Van een lezer kregen we deze vraag:
Afgelopen jaar begon ik met fietsen. In 2018 wil ik het wat fanatieker aanpakken. Afgelopen jaar reed ik één keer per twee weken een tochtje van anderhalf uur. Dit jaar wil ik minimaal twee keer per week trainen. Een van de adviezen die ik kreeg is om niet alleen mijn fietstochtjes te maken met constante snelheid, maar om daar sprint intervaltraining aan toe te voegen. Mijn vraag is hoeveel intervallen moet ik doen?Antwoord van Adrie van Diemen, inspanningsfysioloog:Intervaltraining is een prima manier om je conditie te verbeteren. Je schreef me ook dat je door een fitnesstrainer is voorgesteld om met een groep andere sporters op de sportschool die intervallen te doen via 3 series van 8 herhalingen van 30 seconden. Mij lijkt dat in jouw situatie geen goed plan. Eigenlijk heb je nog helemaal geen goede conditie met één keer training per twee weken, een zittende baan en nauwelijks lichaamsbeweging. Deze voorgestelde intervaltraining is veel te zwaar voor een ongetrainde.

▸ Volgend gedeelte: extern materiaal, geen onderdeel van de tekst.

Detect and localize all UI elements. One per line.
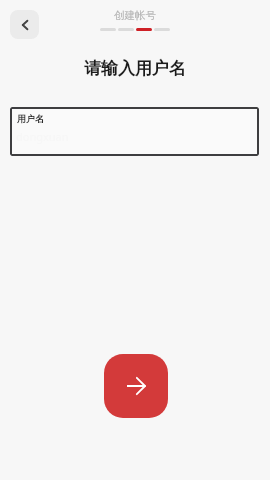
button[interactable]: Back <box>10 10 39 39</box>
staticText: 用户名 <box>17 113 44 124</box>
staticText: 请输入用户名 <box>0 58 270 79</box>
button[interactable]: 用户名 input field <box>10 107 259 156</box>
button[interactable]: Continue <box>104 354 168 418</box>
staticText: 创建帐号 <box>114 9 156 22</box>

Doe het niet.In de zomer van 2017 publiceerden wetenschappers uit Groot-Brittannië een overzicht van de wetenschappelijke artikelen die verschenen zijn over de effecten van sprintintervaltraining. Ze gebruikten alleen studies als het niet om patiënten ging, deelnemers gemiddeld ouder waren dan 18 jaar, een maximale zuurstofopname hadden die lager lag dan 55 milliliter per minuut per kilo lichaamsgewicht, en dat het niet om getrainde atleten ging. Alleen studies waar enkel sprintintervaltraining werd uitgevoerd bestudeerden ze. Ook moesten de sprints minimaal 10 seconden duren. Als maat voor conditie namen ze de maximale zuurstofopname (VO2max).
De sprintintervaltraining werkte het best bij slechts twee sprintmomenten
Uit hun analyse kwam naar voren dat sprintintervaltraining een groot effect heeft op de VO2max. Gemiddeld steeg deze met 7,8 procent. De sprintintervaltraining werkte het best als er slechts twee sprintmomenten waren. Al de extra sprints die worden uitgevoerd hebben een negatief effect op de hoogte van de VO2max. Gemiddeld was dat negatieve effect een 1,2 procent minder verandering in VO2max per elke twee extra sprints die je uitvoert. De duur van de sprint, de duur en de aard van het herstel heeft verder nauwelijks invloed.